Depois da América do Sul e do Médio Oriente, parece que desta vez é África. Donald Trump, que apesar de tudo ainda é o presidente dos Estados Unidos, disse qualquer coisa com que queria dizer que não quer mais imigrantes africanos no seu país. O que ele queria dizer tem de ser inferido, dado que o presidente utilizou linguagem que aqui não pode reproduzir-se. De repente, uma série de países africanos e apropria União Africana tiveram de se queixar não apenas dos palavrões – bom, não eram muito inaudíveis, também não vamos exagerar – mas também do facto histórico.

Ora bem, o facto histórico é que os Estados Unidos enriqueceram à custa do trabalho escravo. Ponto. Se não fosse o trabalho escravo, os Estados Unidos nunca poderiam ter liderado a segunda revolução industrial, nem nunca teriam deitado mão ao comércio internacional, nem nunca teriam acalentado sonhos expansionistas pela América do Sul adiante. É certo que aquilo acabou – felizmente que a Primeira Grande Guerra estava mesmo à porta e a coisa lá se foi compondo, mais ou menos como aconteceria com a II Guerra, que serviu para acabar de vez com os estrondos da Grande Depressão – mas que aconteceu, aconteceu.

A deriva de Donald Trump pelo mundo que fica logo ali à saída das Trump Towers, quer à direita quer à esquerda, está a tornar-se um caso sério de estorvo. Desde logo em casa: a acreditar no livro “Fogo e Fúria” – e, convenhamos, por mera lógica, não há como não acreditar – quando se candidatou à presidência do país, Trump só queria perder. Se isto não é chamar estúpido a todo o povo norte-americano de uma só vez… Mas ganhou.

Na frente externa, é o que se tem visto. Trump parece estar convencido que, antes dele, o mundo não existia. Existia, há sobejas provas disso, mas Trump não sabe nada, absolutamente nada do que se passou até ter tomado consciência dele próprio – a acreditar que tem uma, o que carece de prova. Age, por isso, como se não houvesse mundo, numa tentativa espúria de fazer crer que compreende tudo. Não é ele, afinal, um génio, segundo disse ele próprio de si?

Os analistas mais esclarecidos sobre este assunto pouco claro dos Estados Unidos, vêm afirmando há já quase um ano que há uma tríade de conselheiros, esses sim esclarecidos – a saber: James Mattis, secretário de Estado da Defesa; K. T. MacMaster, conselheiro de segurança nacional; e o General John Kelly – que não deixa Donald Trump tomar decisões demasiado estúpidas em termos diplomáticos e de política externa.

Está a ver-se: só a questão de Jerusalém já era suficiente para que o resto do mundo encontrasse uma ilha de Santa Helena qualquer para onde o mandassem, sem direito a regressar.

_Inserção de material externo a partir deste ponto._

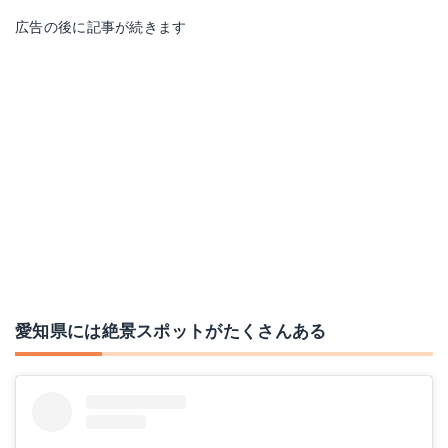
広告の後に記事が続きます
愛知県には絶景スポットがたくさんある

Desta vez, pelos vistos, são os africanos que vão andar umas semanas em bolandas. Pena é que não haja por lá uma potência nuclear qualquer – ao contrário do que se passa no Irão e na Coreia do Norte – para Trump agir da forma que aparentemente mais o excita: à bruta. Com ameaças, linguarejar macarrónico e a melena a esvoaçar como se fosse uma bandeira.

E a gente lá vai aguentando. Como dizia há uns dias o antigo embaixador Francisco Seixas da Costa, “se não morrermos todos, esta presidência ficará para a história”.